No. 3 – Arizona Wildcats
- Position: Guard

Personal information
- Born: December 1, 2005 (age 20) San Diego, California, U.S.
- Nationality: American / Filipino
- Listed height: 5 ft 8 in (1.73 m)

Career information
- College: UC San Diego (2023–25) Arizona (2025–)

= Sumayah Sugapong =

Filipino-American basketball player (born 2005)

Sumayah Sugapong (born December 1, 2005) is a Filipino-American college basketball player for the Arizona Wildcats and the Philippines women's national basketball team.

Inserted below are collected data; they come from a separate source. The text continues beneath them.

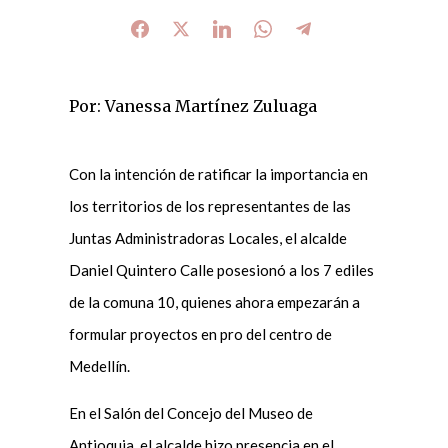
Por: Vanessa Martínez Zuluaga
Con la intención de ratificar la importancia en
los territorios de los representantes de las
Juntas Administradoras Locales, el alcalde
Daniel Quintero Calle posesionó a los 7 ediles
de la comuna 10, quienes ahora empezarán a
formular proyectos en pro del centro de
Medellín.
En el Salón del Concejo del Museo de
Antioquia, el alcalde hizo presencia en el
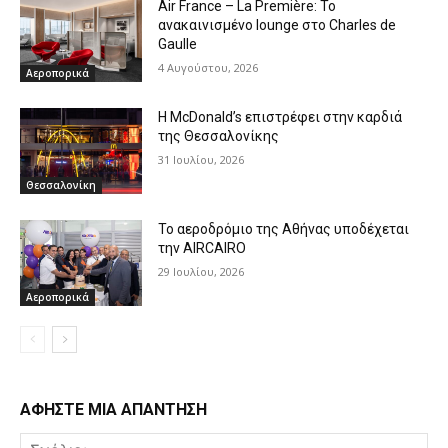
Air France – La Première: Το
ανακαινισμένο lounge στο Charles de
Gaulle
4 Αυγούστου, 2026
Αεροπορικά
Η McDonald’s επιστρέφει στην καρδιά
της Θεσσαλονίκης
31 Ιουλίου, 2026
Θεσσαλονίκη
Το αεροδρόμιο της Αθήνας υποδέχεται
την AIRCAIRO
29 Ιουλίου, 2026
Αεροπορικά
ΑΦΗΣΤΕ ΜΙΑ ΑΠΑΝΤΗΣΗ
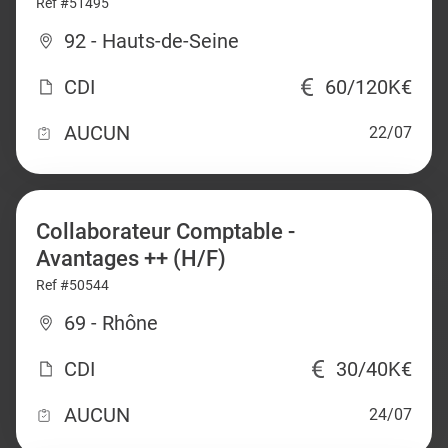
Ref #51495
92 - Hauts-de-Seine
CDI
60/120K€
AUCUN
22/07
Collaborateur Comptable -
Avantages ++ (H/F)
Ref #50544
69 - Rhône
CDI
30/40K€
AUCUN
24/07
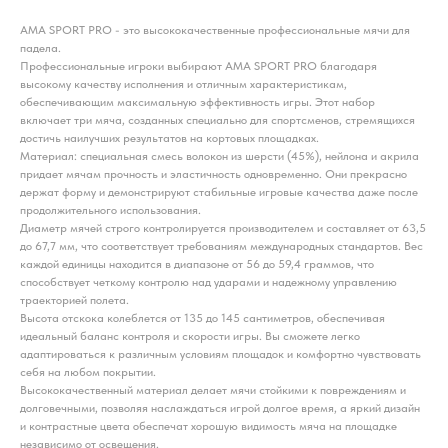
AMA SPORT PRO - это высококачественные профессиональные мячи для
падела.
Профессиональные игроки выбирают AMA SPORT PRO благодаря
высокому качеству исполнения и отличным характеристикам,
обеспечивающим максимальную эффективность игры. Этот набор
включает три мяча, созданных специально для спортсменов, стремящихся
достичь наилучших результатов на кортовых площадках.
Материал: специальная смесь волокон из шерсти (45%), нейлона и акрила
придает мячам прочность и эластичность одновременно. Они прекрасно
держат форму и демонстрируют стабильные игровые качества даже после
продолжительного использования.
Диаметр мячей строго контролируется производителем и составляет от 63,5
до 67,7 мм, что соответствует требованиям международных стандартов. Вес
каждой единицы находится в диапазоне от 56 до 59,4 граммов, что
способствует четкому контролю над ударами и надежному управлению
траекторией полета.
Высота отскока колеблется от 135 до 145 сантиметров, обеспечивая
идеальный баланс контроля и скорости игры. Вы сможете легко
адаптироваться к различным условиям площадок и комфортно чувствовать
себя на любом покрытии.
Высококачественный материал делает мячи стойкими к повреждениям и
долговечными, позволяя наслаждаться игрой долгое время, а яркий дизайн
и контрастные цвета обеспечат хорошую видимость мяча на площадке
независимо от освещения.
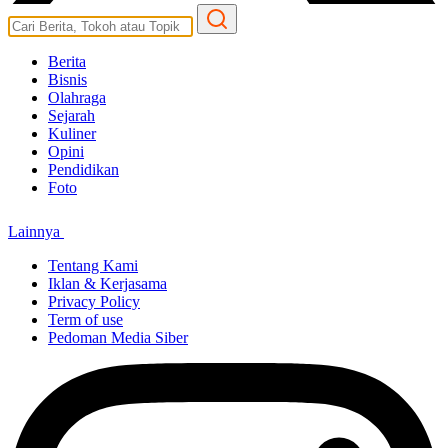
Berita
Bisnis
Olahraga
Sejarah
Kuliner
Opini
Pendidikan
Foto
Lainnya
Tentang Kami
Iklan & Kerjasama
Privacy Policy
Term of use
Pedoman Media Siber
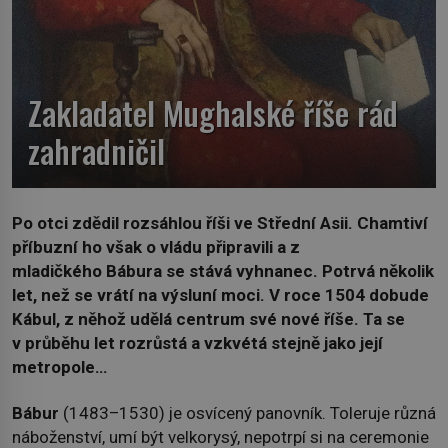
Zakladatel Mughalské říše rád
zahradničil
Po otci zdědil rozsáhlou říši ve Střední Asii. Chamtiví
příbuzní ho však o vládu připravili a z
mladičkého Bábura se stává vyhnanec. Potrvá několik
let, než se vrátí na výsluní moci. V roce 1504 dobude
Kábul, z něhož udělá centrum své nové říše. Ta se
v průběhu let rozrůstá a vzkvétá stejně jako její
metropole…
Bábur
(1483–1530) je osvícený panovník. Toleruje různá
náboženství, umí být velkorysý, nepotrpí si na ceremonie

==Early life and education==
Sumayah Sugapong was born on December 1, 2005 in San Diego, California, to Nada and Gino Sugapong. She has younger three sisters single younger brother. She initially took up soccer in her childhood but was convinced to focus on basketball by her eventual high school teammate Naomi Panganiban. They have been childhood friends since they first met in a basketball club in elementary school.

She studied at the La Jolla Country Day School for high school. She later attended Sixth College before moving to the University of California, San Diego, in 2023. In 2025, she committed to move to the University of Arizona.

==Career==
===College===
Sugapong played for the UC San Diego Tritons in her first two years of college. She later moved to the Arizona Wildcats.

===National team===
Sugapong has played for the Philippine national team. She played for the under-18 girls team at the 2022 FIBA U18 Women's Asian Championship She later suited up for the senior team at the 2025 FIBA Women's Asia Cup and the 2026 FIBA Women's Basketball World Cup Qualifying Tournament in France.